Independent review: NASA’s Mars sample return mission is in big trouble

Perseverance's first set of core samples, placed on the floor of Jezero Crater
Perseverance’s first set of core samples,
placed on the floor of Jezero Crater

An independent review of NASA’s Mars sample return mission (MSR) to pick up the core samples being collected by the rover Perseverance has concluded that the project has serious fundamental problems that will likely cause it to be years late and billions over-budget, assuming it ever flies at all.

You can read the report here [pdf]. After thirteen pages touting the wonders and importance of the mission to get those samples back to Earth, the report finally gets to its main point:

However, MSR was established with unrealistic budget and schedule expectations from the beginning. MSR was also organized under an unwieldy structure. As a result, there is currently no credible, congruent technical, nor properly margined schedule, cost, and technical baseline that can be accomplished with the likely available funding.

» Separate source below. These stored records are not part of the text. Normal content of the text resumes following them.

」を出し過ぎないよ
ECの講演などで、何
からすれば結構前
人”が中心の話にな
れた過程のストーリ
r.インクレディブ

Technical issues, risks, and performance-to-date indicate a near zero probability of [the European Mars orbiter intended to bring the sample back to Earth] or [the Earth sample facility] or [the Mars ascent vehicle] meeting the 2027/2028 Launch Readiness Dates (LRDs). Potential LRDs exist in 2030, given adequate funding and timely resolution of issues.

• The projected overall budget for MSR in the FY24 President’s Budget Request is not adequate to accomplish the current program of record.

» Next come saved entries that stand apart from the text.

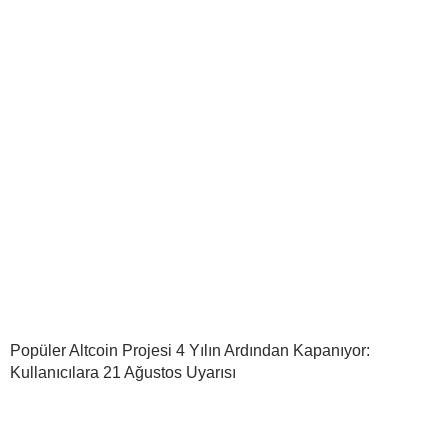
Popüler Altcoin Projesi 4 Yılın Ardından Kapanıyor:
Kullanıcılara 21 Ağustos Uyarısı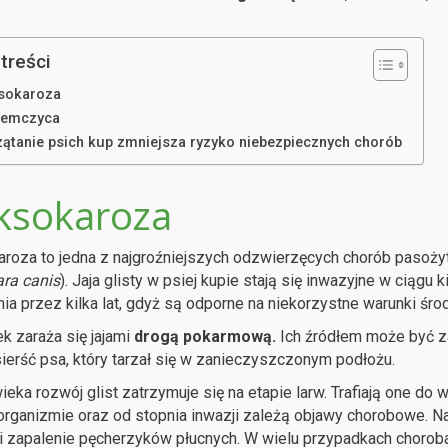
treści
sokaroza
iemczyca
zątanie psich kup zmniejsza ryzyko niebezpiecznych chorób
ksokaroza
roza to jedna z najgroźniejszych odzwierzęcych chorób pasożyt
ra canis
). Jaja glisty w psiej kupie stają się inwazyjne w ciąg
ia przez kilka lat, gdyż są odporne na niekorzystne warunki śro
k zaraża się jajami
drogą pokarmową.
Ich źródłem może być z
ierść psa, który tarzał się w zanieczyszczonym podłożu.
ieka rozwój glist zatrzymuje się na etapie larw. Trafiają one do
organizmie oraz od stopnia inwazji zależą objawy chorobowe. Na
 zapalenie pęcherzyków płucnych. W wielu przypadkach chorob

• A 2030 LRD for both [the sample return lander] and [the Mars orbiter] is estimated to require ~$8.0-9.6B, with funding in excess of $1B per year to be required for three or more years starting in 2025.

Based on this report, a mission launch in 2030 is only “potentially” possible, but only wild-eyed dreamers would believe that. It also indicates that the budget for each component listed above requires several billion dollars, suggesting the total amount needed to achieve this mission could easily exceed in the $30 to $40 billion, far more than the initial proposed total budget for the U.S. of $3 billion.

None of this is really a surprise. Since 2022 I have been reporting the confused, haphazard, and ever changing design of the mission as well as its ballooning budgets. This report underlines the problems, and also suggests, if one reads between the lines, that the mission won’t happen, at least as presently designed.

The report does suggest NASA consider “alternate architectures in combination with later [launch readiness dates].” Can you guess what might be an alternate architecture? I can, and its called Starship. Unlike the proposed helicopters and ascent rocket and Mars Orbiter, all of which are only in their initial design phases, Starship is already doing flight tests (or would be if the government would get out of the way). It is designed with Mars in mind, and can be adapted relatively quickly for getting those Perservance core samples back.

Otherwise, expect nothing to happen for years, even decades. In February 2022 I predicted this mission would be delayed from five to ten years from its then proposed ’26 launch date. A more realistic prediction, based on this new report, is ten to twenty years, unless NASA takes drastic action, and the Biden administration stops blocking Starship testing.

NASA: Europa Clipper’s cost rise; Mars sample return delayed

At a meeting this week NASA officials admitted that the cost of its Europa Clipper mission has risen by three quarters of a billion dollars, and that the sample return mission to bring back Perseverance’s core samples will be delayed, as well as now require two landers, not one.

NASA revealed significant changes to two of its flagship planetary science missions at today’s Space Science Week meeting at the National Academies of Sciences, Engineering and Medicine. The cost for Europa Clipper, which will gather data as it makes multiple swingbys of Jupiter’s moon Europa, has grown from $4.25 billion to $5 billion. Separately, NASA and ESA are replanning the Mars Sample Return mission. Two landers are needed instead of one to retrieve samples from the surface of Mars and boost them into orbit for their trip back to Earth. The launches will be in 2028 instead of 2026.

The sample return mission itself is also growing in complexity:

A Sample Fetch Rover will be sent to collect them and take them to a Mars Ascent Vehicle — a rocket — that will shoot them into Martian orbit where they will be transferred to an Earth Return Orbiter for the trip back to Earth.

Initially the plan was for the fetch rover and ascent vehicle to be launched together in 2026, and the Earth Return Orbiter in 2027. But Zurbuchen decided to convene an Independent Review Board in 2020 to get an impartial assessment of the plan by outside experts. The Board cautioned that 2026 was “not achieveable” with 2028 a more realistic date, and that the “program’s schedule and cost are not aligned with its scope.”

Consequently, NASA now has replanned the mission with two landers — one each for the fetch rover and ascent vehicle — instead of one. Both landers will launch in 2028. The Earth Return Orbiter will still launch in 2027. The samples will get back to Earth in 2033.

Prediction: The launch of this fleet of sample return spacecraft will be further delayed, and its overall cost will rise, by a lot. In fact, it is very possible that SpaceX’s Starship will have already returned samples from Mars before NASA’s mission gets off the ground.